Son mektuplar, veda mektupları...

Kültür
6 Mayıs 2009 Çarşamba

Bu mektupların kimi tren vagonlarından atıldı. Kimi toplama kamplarının gizli köşelerinde ortaya çıkarıldı.  Kimi de Hıristiyan komşuları tarafından korundu.

Polonya’daki Pustkow temerküz kampından bir Yahudi erkek “Bu kamp bir yok etme mekanı. Sarhoş askerler her gece barakamıza girip bizleri tahta sopalarla dövüyorlar. Bedenim aldığım darbelerden simsiyah oldu. Adeta yanmış odun rengi… Bir ekmek kırıntısı bulmak için mücadele ediyoruz. Hepinize veda ediyorum, sevgili annem, sevgili babam, kız kardeş ve erkek kardeşlerim. Ve ağlıyorum” diye yazdı. Mektubu bir şekilde ailesine ulaşabileceği umuduyla dikenli tellerden dışarı fırlattı. Bu mektubu bulan civardaki çiftçiler, gencin ailesine teslim ettiler.   Raya Lubetzky’nin kız kardeşi Riva’ya yazdığı diğer bir mektupta; “Rivale, bir gün buluşacağız. Eğer buluşamazsak bir zamanlar bir babamız ve bir erkek kardeşimiz olduğunu hiç unutma. Ve aynı kader bizi bekliyor.”

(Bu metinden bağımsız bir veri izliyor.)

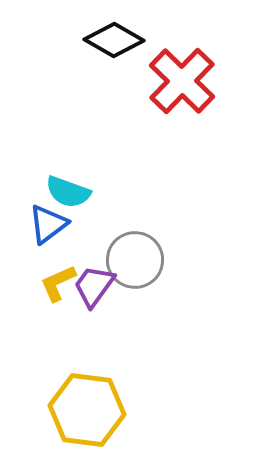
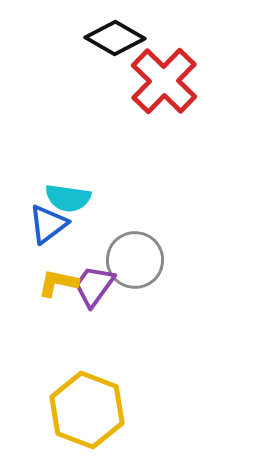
black diamond: moved 1 px right, 2 px up
red cross: moved 18 px left
cyan semicircle: moved 6 px down; rotated 12 degrees counterclockwise
yellow L-shape: rotated 36 degrees clockwise
yellow hexagon: rotated 14 degrees clockwise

Sergilenen mektupların çoğu arşivci Yossi Shavit tarafından keşfedildi. Onun amacı bu tüyler ürpertici kanıtlardan bir albüm oluşturmaktı.

Mektupların çoğunda benzer bir hüzün ve umutsuzluk var. Mektupların yazarları genelde her şeyin kendisi için bittiğinin, acı sona doğru ilerlediğinin bilinciyle akrabalarına sevdiklerine veda etmekteler.

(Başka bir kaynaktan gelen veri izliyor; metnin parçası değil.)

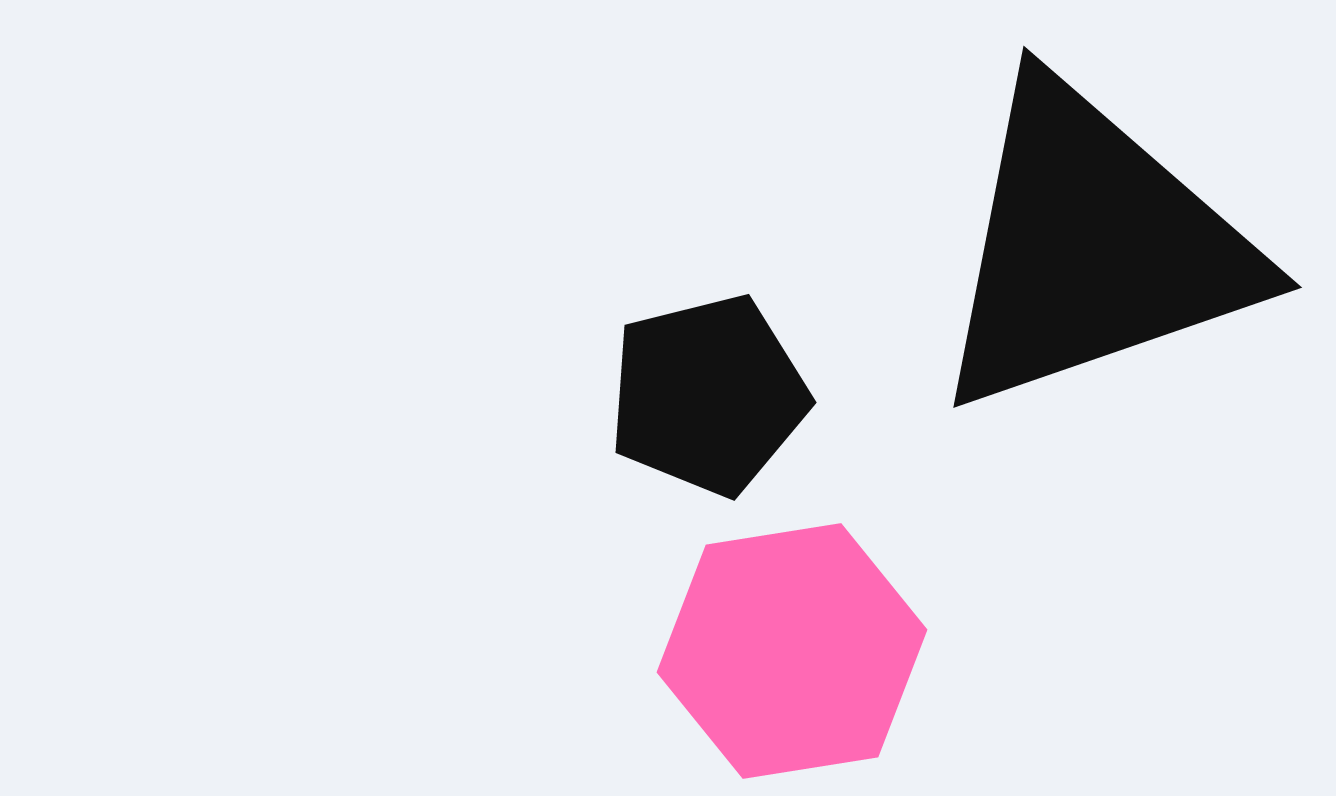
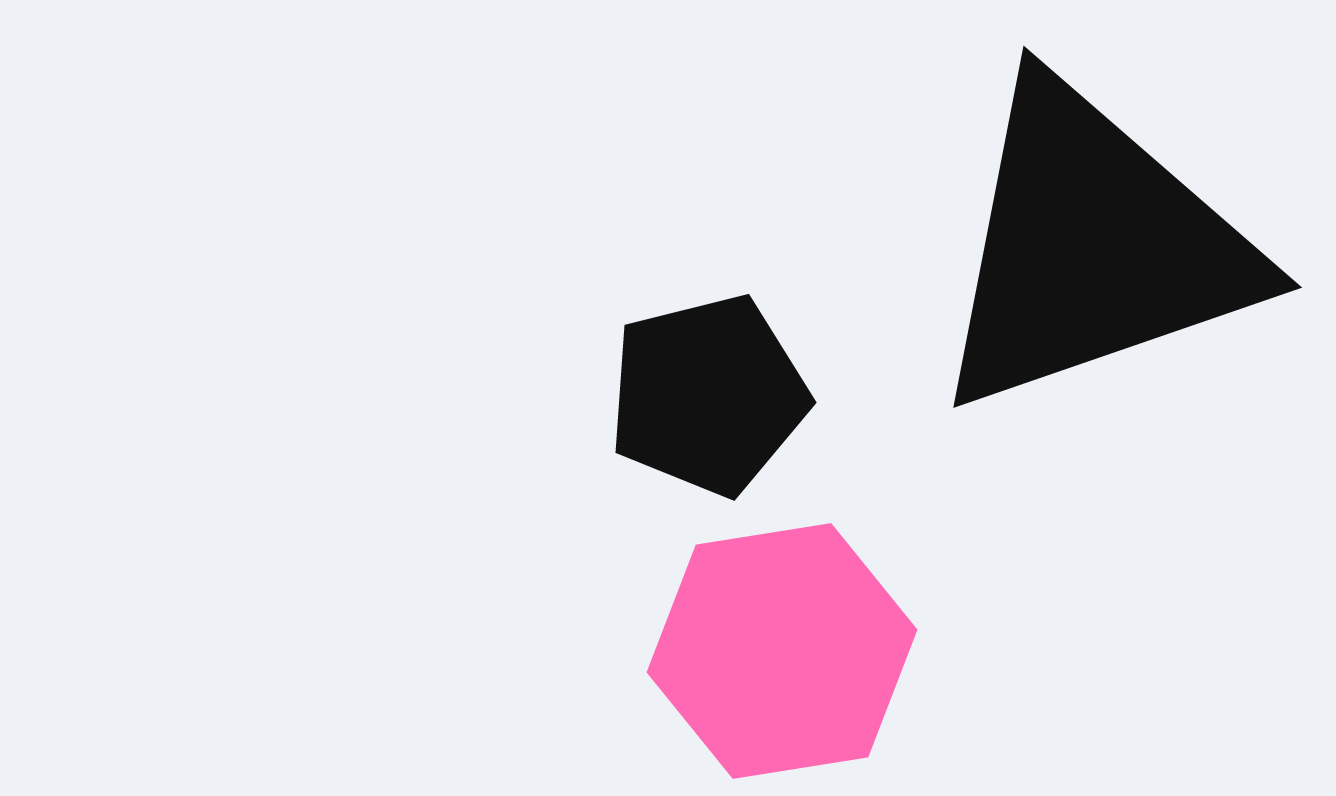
pink hexagon: moved 10 px left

Sergilenen koleksiyon ayrıca Efi Arnold ile yakın arkadaşı Hans Horowitz’in 1944 yılında Bergen-Belsen kampında Almanca lisanında tuttukları günlüğü de içermekte. Efi ve Hans ölü bedenleri yakmakla sorumluydular. Onlar bu deneyimlerini kaleme aldıkları sayfaları kamptaki büyük bir kayanın altında gizlediler.